BEGIN Data supplied

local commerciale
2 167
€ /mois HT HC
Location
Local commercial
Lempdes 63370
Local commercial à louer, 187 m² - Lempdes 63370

END Data supplied

* [Task prompt] Which lines in the listing hold the word "Lempdes"? Copy them out.

* [Answer to the exercise]
Lempdes 63370
Local commercial à louer, 187 m² - Lempdes 63370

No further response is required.